HYPERSALINITY AND STROMATOLITIC BIOHERM GROWTH IN THE DEVONIAN ELBERT FORMATION OF THE SOUTHERN SAN JUAN MOUNTAINS, COLORADO
The eight meter-thick stratigraphic succession in the McCracken Sandstone Member at this locality includes a basal light brown to reddish brown quartz arenite overlain by thin layers of siltstone, shale, and dolomitized peloidal grainstones with bidirectional current ripples. Above these are shaley sandstone and dolomudstone which form a continuous marker bed beneath the bioherms.
The bioherms are 1-3 meters thick and six meters long, with crests 6-14m apart. The bioherms have a relief of 0.5-1.5 meters between the crest and intermound low. Etchings on fracture faces highlight crinkly laminated microbial laminae, rip-up clasts, and calcite-filled fenestral porosity. Rip-up clasts of lithified blocks of boundstone, and sand filled fractures indicate intermittent subaerial exposure between episodes of bioherm growth and halite hoper molds indicate evaporitic conditions. Estimated primary porosity based on thin sections of these boundstones ranges from 0 to 20% which has later been occluded by calcite spar. Dolomite crystal sizes in the boundstones are approximately 40-50 microns suggesting a synsedimentary or penecontemporaneous origin.
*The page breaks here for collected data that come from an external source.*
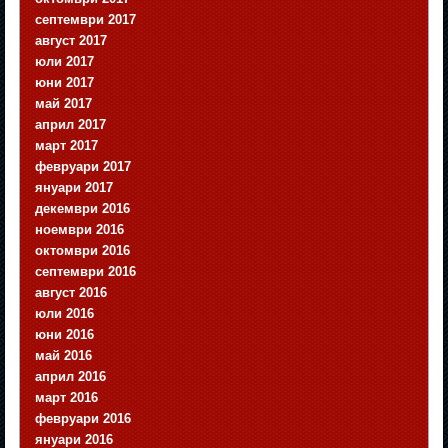
септември 2017
август 2017
юли 2017
юни 2017
май 2017
април 2017
март 2017
февруари 2017
януари 2017
декември 2016
ноември 2016
октомври 2016
септември 2016
август 2016
юли 2016
юни 2016
май 2016
април 2016
март 2016
февруари 2016
януари 2016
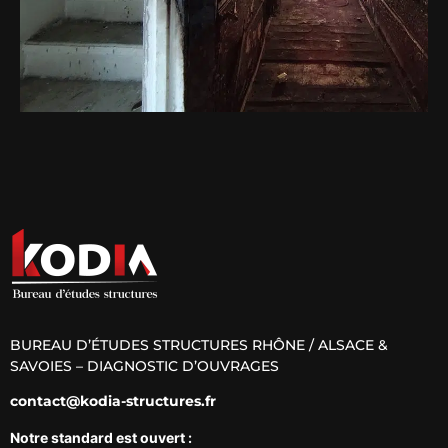
BUREAU D’ÉTUDES STRUCTURES RHÔNE / ALSACE &
SAVOIES – DIAGNOSTIC D’OUVRAGES
contact@kodia-structures.fr
Notre standard est ouvert :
Biomoldic pores are lined with a coarser crystalline dolomite (~ 230 microns) indicating a second dolomitization event.
The transition from sandstone in the bottom of the outcrop to dolomite and boundstone suggest that the area was undergoing a transgression during the late Devonian. Basal shallow clastic-dominated shore facies are overlain by intertidal evaporitic facies with the stromatolitic bioherms and halite hopper-molds. This deepening trend continues into open marine facies of the Devonian Ouray Limestone. Previous workers have demonstrated erosional relief along the base of the Elbert Formation which could have provided the accommodation space and preservation of these carbonate bioherms.